Waaler asintió sin pronunciar palabra. Y se marchó.
Beate posó su mano en la de la anciana.
—Ya verás, todo irá bien —dijo.
—Comprenderéis que se ha cometido un error —dijo Olaug sin mirarla a los ojos.
Once, doce. Beate oyó que abrían la puerta del pasillo.
Y oyó a Waaler gritar:
—¡Policía! Tienes mi identificación en el suelo, a tus pies. Suelta esa pistola o disparo.
Beate notaba que la mano de Olaug se movía.
—¡Policía! ¡Suelta la pistola o tendré que disparar!
¿Por qué gritaba tan alto? No estarían a más de cinco, seis metros de distancia el uno del otro.
—¡Por última vez! —gritó Waaler.
Beate se levantó y sacó la pistola de la funda que llevaba en el cinturón.
—Beate… —comenzó Olaug con voz temblorosa.
Beate alzó la vista y se encontró con la mirada implorante de la anciana.
—¡Suelta el arma! ¡Estás apuntándole a un policía!
Beate recorrió los cuatro pasos que la separaban de la puerta, la abrió y salió al pasillo con el arma en alto.
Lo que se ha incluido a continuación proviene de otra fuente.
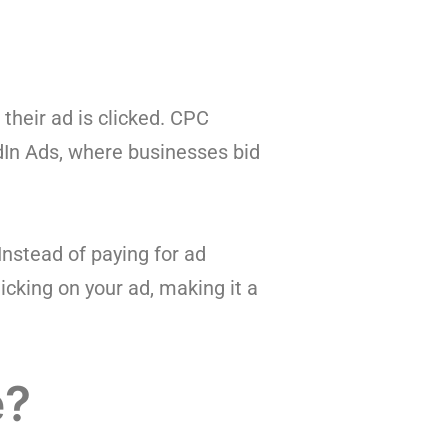
 their ad is clicked. CPC
dIn Ads, where businesses bid
Instead of paying for ad
cking on your ad, making it a
e?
Tom Waaler estaba de espaldas, dos metros delante de ella. En el umbral había un hombre con traje gris. En una mano llevaba una maleta. Beate había tomado una decisión basada en lo que creía que vería. De ahí que su primera reacción fuese de desconcierto.
—¡Voy a disparar! —gritó Waaler.
Beate vio la boca abierta en la cara paralizada del hombre que se hallaba ante la puerta de entrada, y también cómo Waaler ya había adelantado el hombro para aguantar la fuerza de retroceso cuando apretase el gatillo.
—Tom…
Lo dijo en voz apenas audible, pero la espalda de Tom Waaler se puso rígida, como si le hubiera disparado por detrás.
—No lleva pistola, Tom.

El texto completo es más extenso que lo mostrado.